Werden bei diesem Script die Bild-Verhältnisse behalten? Weil verzerrte Bilder sehen vielleicht nnicht ganz so toll aus. Bzw, wenn ja, welcher Befehl macht das?

3.
WANN wird der Script ausgeführt?
Sobald jemand auf diese Seite geht?


Vielen Dank 

greets green


EDIT:

Ok ich habe mir den Script jetzt noch ein paar mal durchgelesen und kam zu dem Schluss das "neue breite = 100" bedeutet: Gut die feste neue breite ist 100 das wäre auch ok, aber NUR bei Querformat. Stellt euch vor ich will die Thubnails in einem Quadrat darstellen welches 100*100 ist. Bei Quer passt es schön hinein. Jedoch bei Hochformat wir es zwar von der breite passen allerdings von der Höhe her viel zu hoch sein. Versteht ihr?


----------



## CIX88 (2. März 2007)

> Script jetzt noch ein paar mal durchgelesen
Und auch mal selber ausprobiert ?
Das würde einige Fragen selber beantworten 

Bild-Verhältnisse ?
Ähhhh wie nennts ich das heute => Dreisatz oder so 

PS: Da imagecreate() nur 256-Farben unterstützt, nehme imagecreatetruecolor() wenn du JPEG oder PNG benutzt.
Bei GIF ist es egal.


----------



## tobee (2. März 2007)

green_phanta hat gesagt.:


> Könnte ich hier auch einfach sagen, ALLE Bilder die sich in diesem Ordner befinden?


Das ist leider nicht möglich. Da müsstest du noch die Funktionen opendir und readddir einbauen.


----------



## CIX88 (2. März 2007)

Ohje, hoffentlich nicht dazu um jetzt den ganzen Ordner durch die oben genannten Image-Funktionen zu jagen ...


----------



## tobee (2. März 2007)

CIX88 hat gesagt.:


> Ohje, hoffentlich nicht dazu um jetzt den ganzen Ordner durch die oben genannten Image-Funktionen zu jagen ...
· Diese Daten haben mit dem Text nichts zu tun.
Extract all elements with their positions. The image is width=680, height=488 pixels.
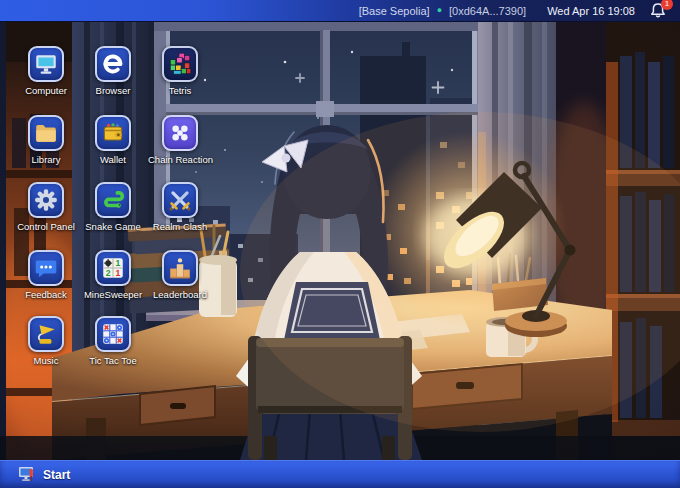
desktop-icon-music[interactable]: Music xyxy=(14,316,78,366)
desktop-icon-feedback[interactable]: Feedback xyxy=(14,250,78,300)
connection-status-dot: ● xyxy=(437,6,442,15)
icon-label: Computer xyxy=(14,85,78,96)
icon-label: Feedback xyxy=(14,289,78,300)
folder-icon xyxy=(33,120,59,146)
icon-label: Tic Tac Toe xyxy=(81,355,145,366)
icon-label: Leaderboard xyxy=(148,289,212,300)
desktop-icon-tetris[interactable]: Tetris xyxy=(148,46,212,96)
desktop-icon-leaderboard[interactable]: Leaderboard xyxy=(148,250,212,300)
browser-e-icon xyxy=(100,51,126,77)
icon-label: Control Panel xyxy=(14,221,78,232)
notifications-button[interactable]: 1 xyxy=(650,2,670,20)
desktop-icon-computer[interactable]: Computer xyxy=(14,46,78,96)
wallet-address: [0xd64A...7390] xyxy=(449,5,526,17)
icon-label: Browser xyxy=(81,85,145,96)
tetris-blocks-icon xyxy=(167,51,193,77)
speech-bubble-icon xyxy=(33,255,59,281)
desktop-icon-snake-game[interactable]: Snake Game xyxy=(81,182,145,232)
notification-badge: 1 xyxy=(661,0,673,10)
desktop-icon-minesweeper[interactable]: 1 2 1 MineSweeper xyxy=(81,250,145,300)
icon-label: Realm Clash xyxy=(148,221,212,232)
tictactoe-grid-icon xyxy=(100,321,126,347)
network-label: [Base Sepolia] xyxy=(359,5,430,17)
desktop-icon-chain-reaction[interactable]: Chain Reaction xyxy=(148,115,212,165)
podium-icon xyxy=(167,255,193,281)
svg-text:1: 1 xyxy=(115,268,120,278)
computer-monitor-icon xyxy=(33,51,59,77)
icon-label: Snake Game xyxy=(81,221,145,232)
start-logo-icon xyxy=(18,466,36,483)
icon-label: Wallet xyxy=(81,154,145,165)
icon-label: MineSweeper xyxy=(81,289,145,300)
top-status-bar: [Base Sepolia] ● [0xd64A...7390] Wed Apr… xyxy=(0,0,680,22)
desktop-icon-control-panel[interactable]: Control Panel xyxy=(14,182,78,232)
icon-label: Chain Reaction xyxy=(148,154,212,165)
taskbar: Start xyxy=(0,460,680,488)
icon-label: Tetris xyxy=(148,85,212,96)
desktop-icon-realm-clash[interactable]: Realm Clash xyxy=(148,182,212,232)
desktop-icon-wallet[interactable]: Wallet xyxy=(81,115,145,165)
desktop-environment: [Base Sepolia] ● [0xd64A...7390] Wed Apr… xyxy=(0,0,680,488)
desktop-icon-tic-tac-toe[interactable]: Tic Tac Toe xyxy=(81,316,145,366)
icon-label: Library xyxy=(14,154,78,165)
wallet-icon xyxy=(100,120,126,146)
desktop: Computer Browser Tetris xyxy=(0,22,680,460)
start-button[interactable]: Start xyxy=(10,463,78,487)
gramophone-icon xyxy=(33,321,59,347)
svg-text:2: 2 xyxy=(106,268,111,278)
icon-label: Music xyxy=(14,355,78,366)
crossed-swords-icon xyxy=(167,187,193,213)
desktop-icon-library[interactable]: Library xyxy=(14,115,78,165)
snake-icon xyxy=(100,187,126,213)
gear-icon xyxy=(33,187,59,213)
svg-text:1: 1 xyxy=(115,258,120,268)
chain-reaction-dots-icon xyxy=(167,120,193,146)
start-label: Start xyxy=(43,468,70,482)
clock: Wed Apr 16 19:08 xyxy=(547,5,635,17)
desktop-icon-browser[interactable]: Browser xyxy=(81,46,145,96)
minesweeper-grid-icon: 1 2 1 xyxy=(100,255,126,281)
Wollte ihm sagen das man nicht einfach die Variable $bild in ein Ordnername umtauschen kann, und er den ganzen Ordner dann "parst". 
Tobee


----------



## green_phanta (2. März 2007)

CIX88 hat gesagt.:


> Ohje, hoffentlich nicht dazu um jetzt den ganzen Ordner durch die oben genannten Image-Funktionen zu jagen ...



Warum
Würde das zu lange brauchen
Ich brauch das ja nur einmal, und dann immer dann wenn i9ch ein Bild hinzufüge. Und das kommt vl alle 2 wochen vor oder so.


----------



## tobee (2. März 2007)

green_phanta hat gesagt.:


> Warum
> Würde das zu lange brauchen
> Ich brauch das ja nur einmal, und dann immer dann wenn i9ch ein Bild hinzufüge. Und das kommt vl alle 2 wochen vor oder so.


Das heißt dass du das Skript auf einer eingenen, internen Seite hast?
Läuft das ganze lokal oder übers Internet?


----------



## green_phanta (2. März 2007)

naja, ich hätte mir das so gedacht: die Seite ist zwar im Internet, jedoch geschützt bzw versteckt oder so. Jetzt kann der Admin her gehen wenn er neue Bilder Upgeloadet hat, und die Thubnails aktualisieren.

So wäre das möglich oder?
Nach welchen Prinzip funktioniert "opendir" und so?


----------



## tobee (2. März 2007)

green_phanta hat gesagt.:


> naja, ich hätte mir das so gedacht: die Seite ist zwar im Internet, jedoch geschützt bzw versteckt oder so. Jetzt kann der Admin her gehen wenn er neue Bilder Upgeloadet hat, und die Thubnails aktualisieren.
> 
> So wäre das möglich oder?
> Nach welchen Prinzip funktioniert "opendir" und so?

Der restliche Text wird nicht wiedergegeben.